Metadata-Version: 1.1
Name: ipalint
Version: 0.0.1
Summary: simple linter that checks datasets for IPA errors and inconsistencies
Home-page: https://github.com/pavelsof/ipalint
Author: Pavel Sofroniev
Author-email: pavelsof@gmail.com
License: MIT
Description: =======
        ipalint
        =======
        
        Checks linguistic datasets for IPA errors and inconsistencies. Usage::
        
            ipalint mydataset
        
        This will either (1) print the IPA errors found in the dataset; (2) print
        nothing, meaning it found no errors; or (3) print an error message if it fails
        to read the file. In no case will the input file be modified.
        
        The linter should be able to read any well-formed csv/tsv/tab dataset, assuming
        that there is an IPA data column. It also reads table-less lines and handles
        pipes; thus, even if you have a less common format like `this one`_, you can
        still lint it by doing something like::
        
            cat KSL.qlc | grep "^[[:digit:]]" | cut -f 6 | ipalint
        
        
        optional arguments
        ==================
        
        ``--col COL`` specifies the column containing the IPA data; this can be either
        the column name or the column index (starting from 0). If this option is not
        set, ipalint will try to guess the column by looking at the column names.
        
        ``--no-header`` treats the first row as data. The default is to treat the first
        row as header and not lint it.
        
        ``--ignore-nfd`` ignores errors about an IPA string that are not in Unicode's
        NFD normal form. With very few exceptions, IPA diacritics should be combining
        characters. However, in some situations this might be irrelevant for your
        purposes and you can ignore these errors.
        
        ``--ignore-ws`` ignores errors about leading or trailing whitespace in IPA
        strings. If combined with the previous flag, ipalint will only report errors
        about symbols that are not part of the IPA chart.
        
        ``--linewise`` outputs (line number, error message) tuples, one such tuple per
        line of output. The default is to output the set of errors and include the list
        of line numbers to the right of each error.
        
        ``--no-lines`` only outputs the set of errors found in the data. Useful when
        you want a quick glimpse of what might be wrong. This flag is ignored if the
        previous one is set.
        
        
        what is checked
        ===============
        
        * Ensures that all the characters of the dataset's IPA strings are in the `IPA
          chart`_ (the 2015 revision). The only accepted non-IPA character is space.

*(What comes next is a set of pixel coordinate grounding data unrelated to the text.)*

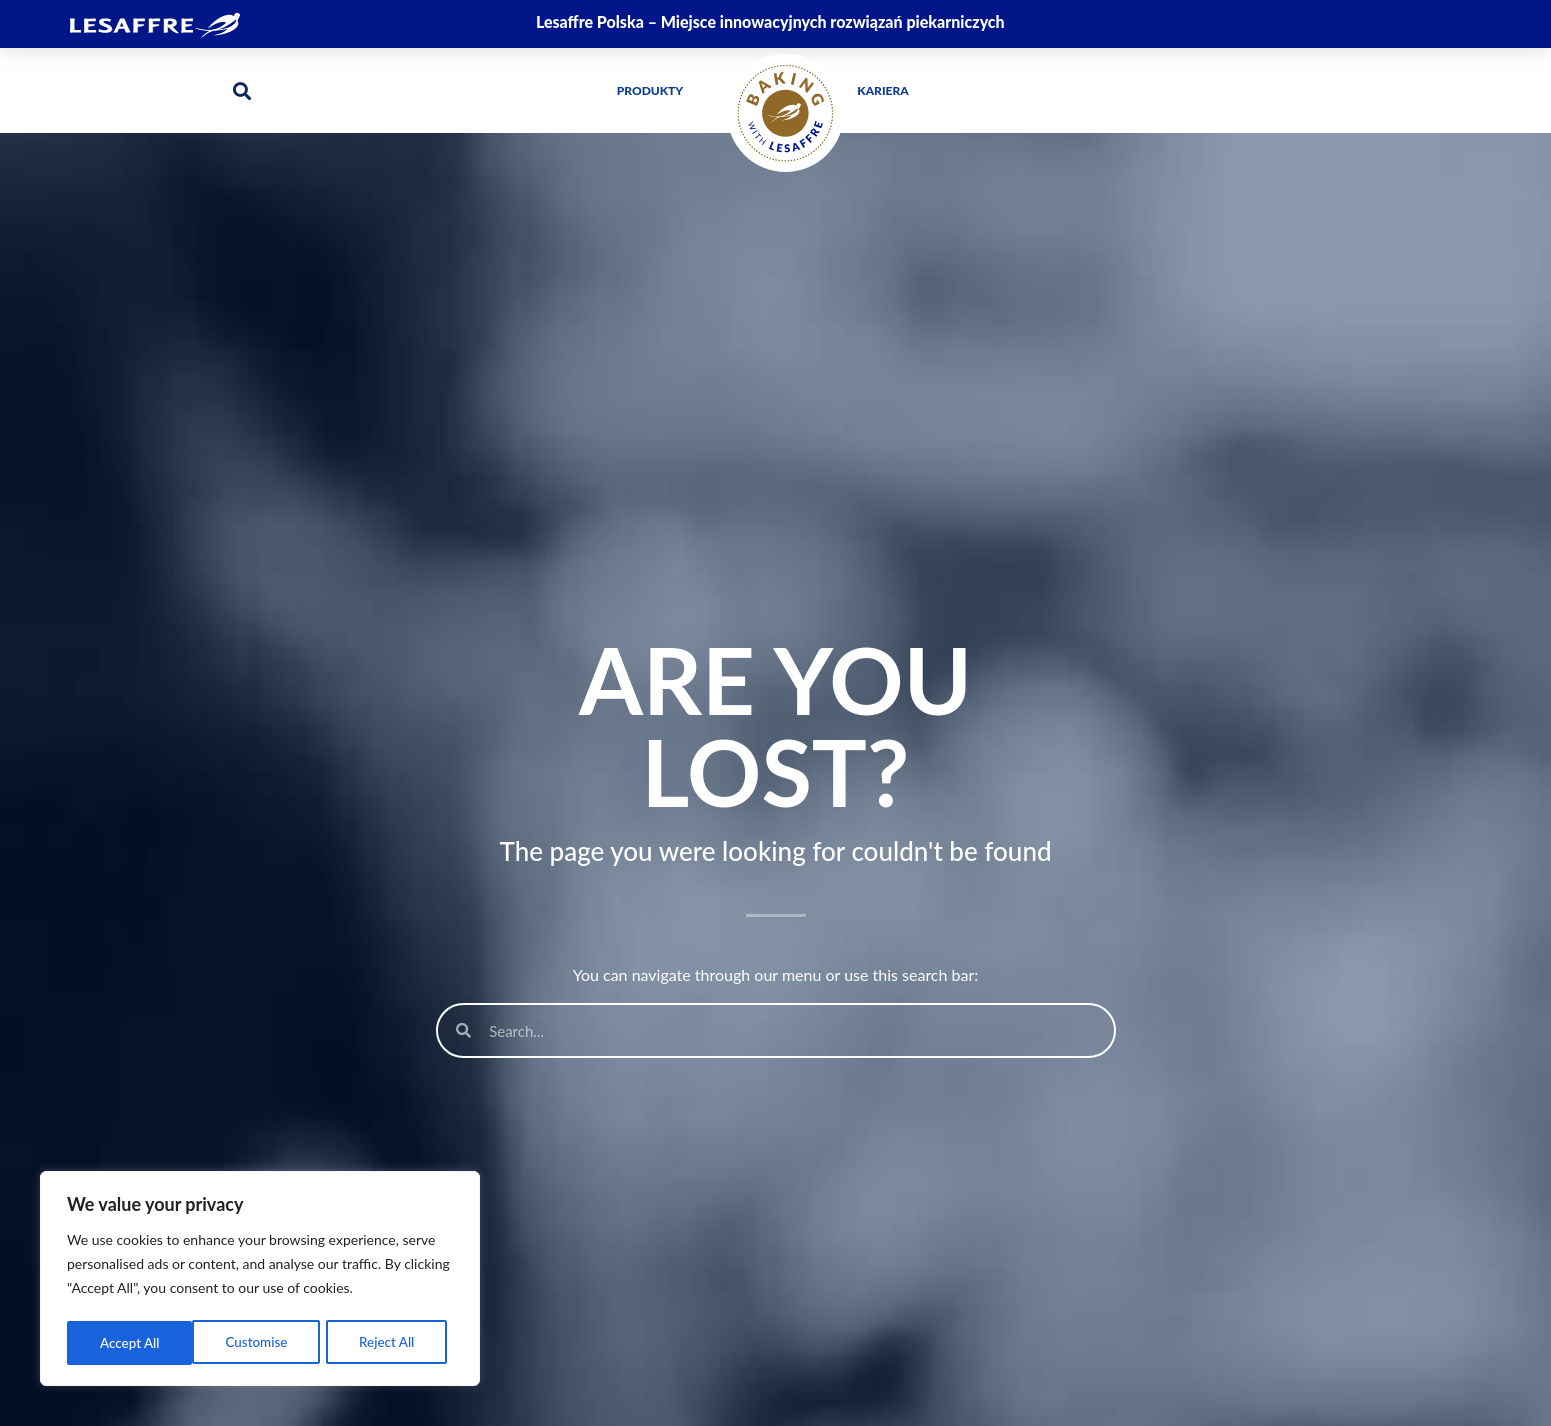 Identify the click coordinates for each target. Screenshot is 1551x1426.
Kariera (882, 90)
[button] (242, 90)
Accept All (391, 1342)
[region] (260, 1281)
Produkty (655, 91)
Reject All (261, 1342)
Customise (130, 1342) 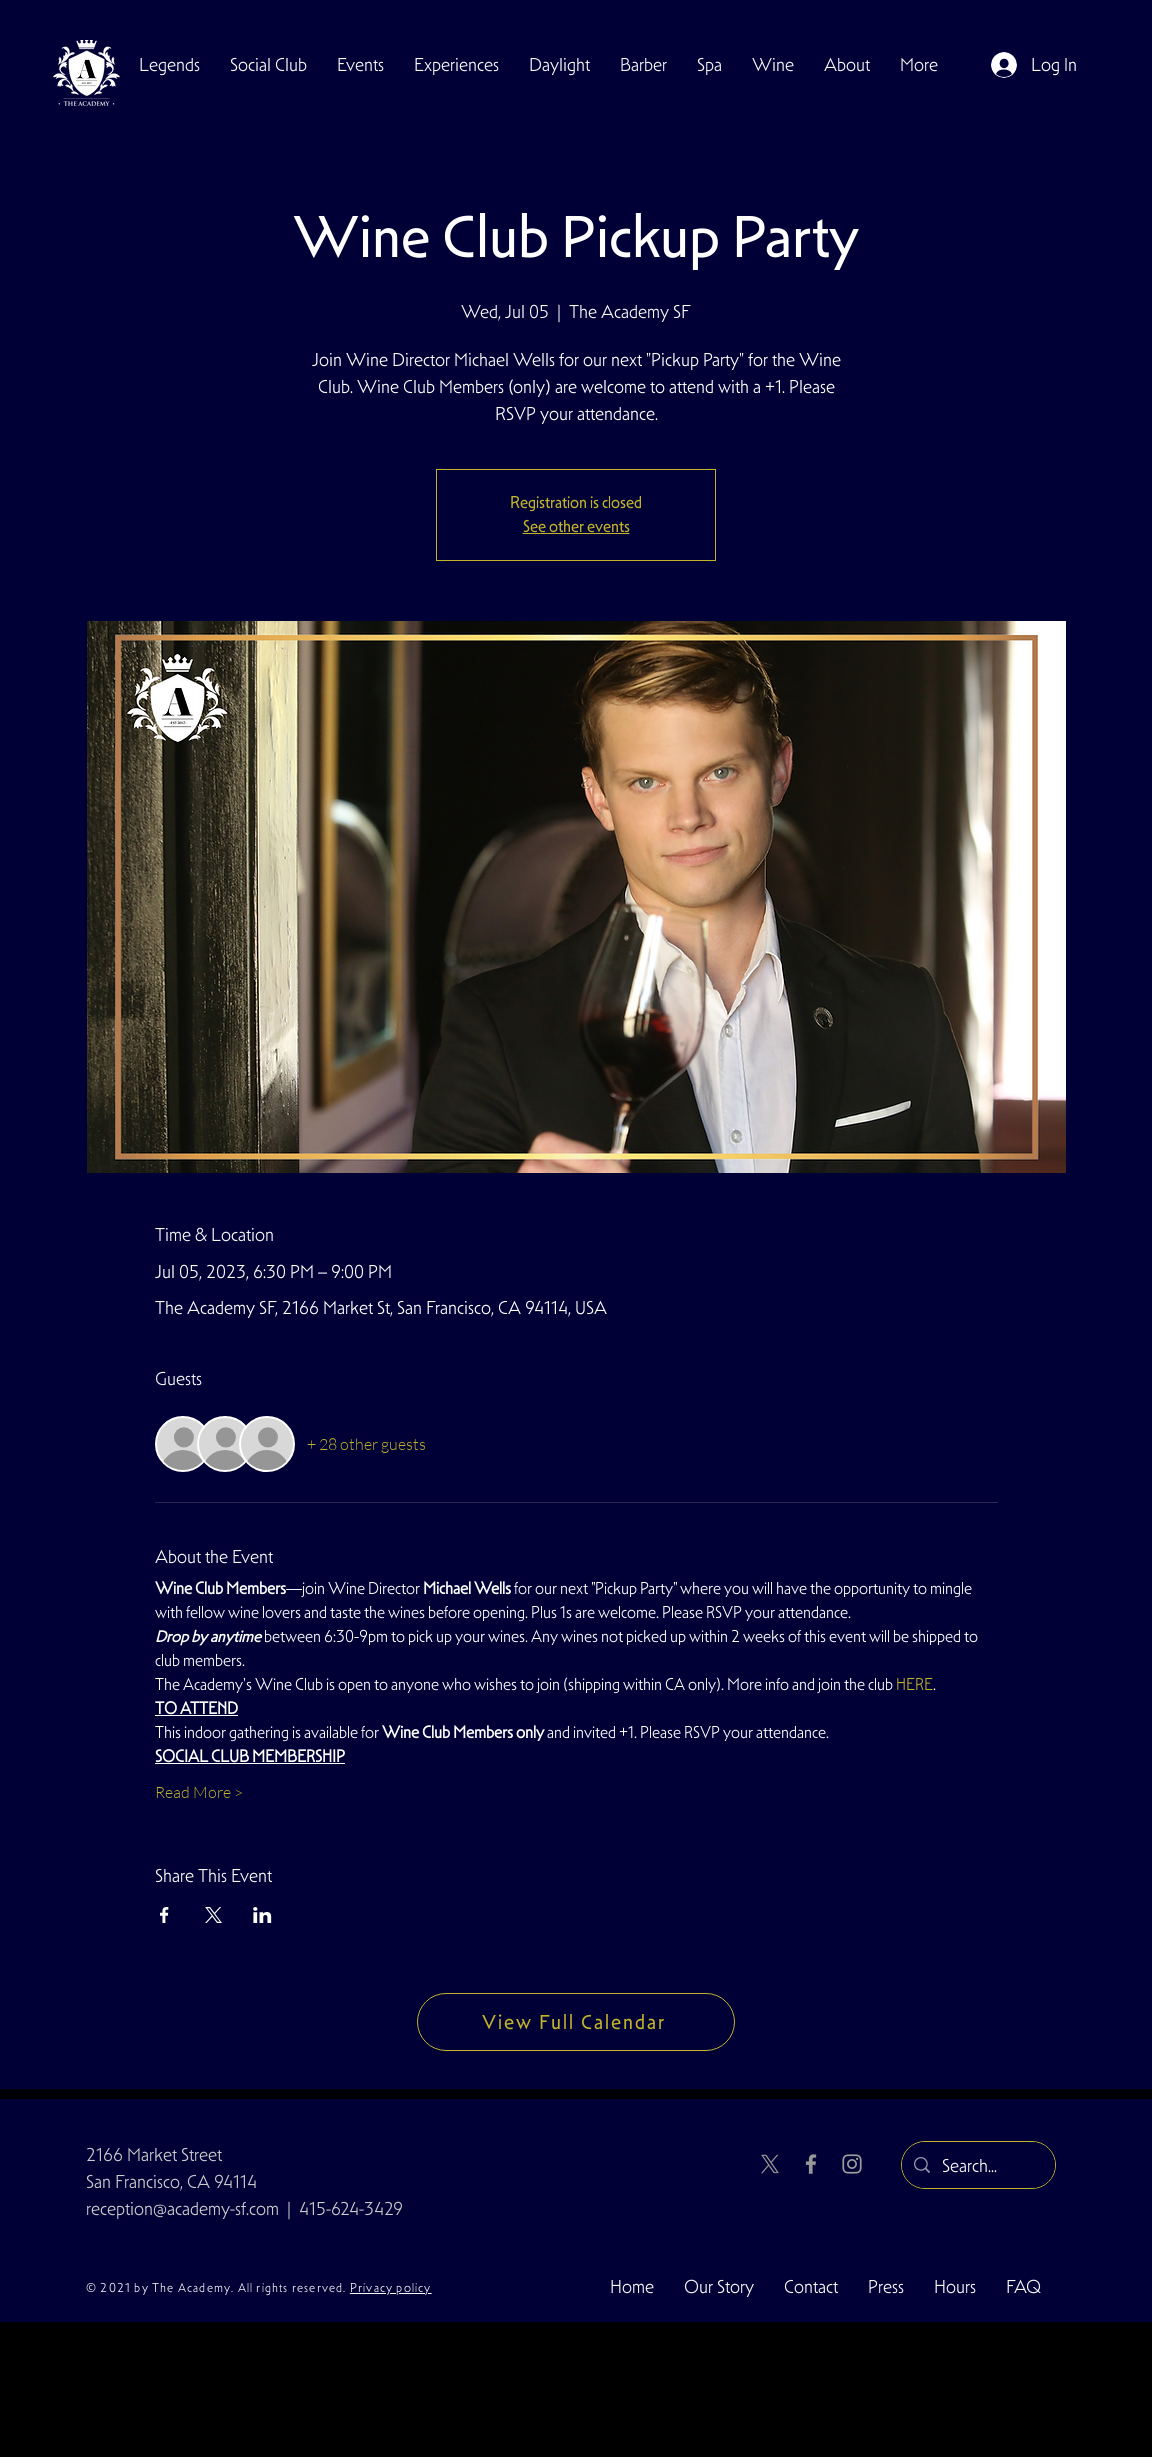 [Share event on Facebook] (164, 1915)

        * Ensures that the strings conform to Unicode's `Normalisation Form D`_ (NFD).
        * Ensures that the strings do not start or end with unnecessary whitespace.
        
        
        installation
        ============
        
        This is a standard Python 3 package without dependencies. It is offered at the
        `Cheese Shop`_, so you can install it through pip::
        
            pip install ipalint
        
        or, alternatively, you can clone this repo (safe to delete afterwards) and do::
        
            python setup.py test
            python setup.py install
        
        Of course, this could be happening within a virtualenv/venv as well.
        
        
        similar projects
        ================
        
        * ipapy_ checks and cleans IPA strings.
        * lingpy_ includes some tools for analysing IPA strings.
        * ipatok_ is a library for tokenising IPA strings.
        
        
        licence
        =======
        
        MIT. Do as you please and praise the snake gods.
        
        
        .. _`this one`: https://github.com/lingpy/lingpy/blob/facf0230c70a23cde3883a6f904445bb965878f8/lingpy/tests/test_data/KSL.qlc
        .. _`IPA chart`: https://www.internationalphoneticassociation.org/sites/default/files/phonsymbol.pdf
        .. _`Normalisation Form D`: http://www.unicode.org/reports/tr15/
        .. _`Cheese Shop`: https://pypi.org/project/ipalint/
        .. _`ipapy`: https://pypi.org/project/ipapy/
        .. _`lingpy`: https://pypi.org/project/lingpy/
        .. _`ipatok`: https://pypi.org/project/ipatok/
        
Keywords: IPA lint
Platform: UNKNOWN
Classifier: Development Status :: 4 - Beta
Classifier: Environment :: Console
Classifier: Intended Audience :: Science/Research
Classifier: License :: OSI Approved :: MIT License
Classifier: Programming Language :: Python :: 3
Classifier: Programming Language :: Python :: 3 :: Only
Classifier: Topic :: Text Processing :: Linguistic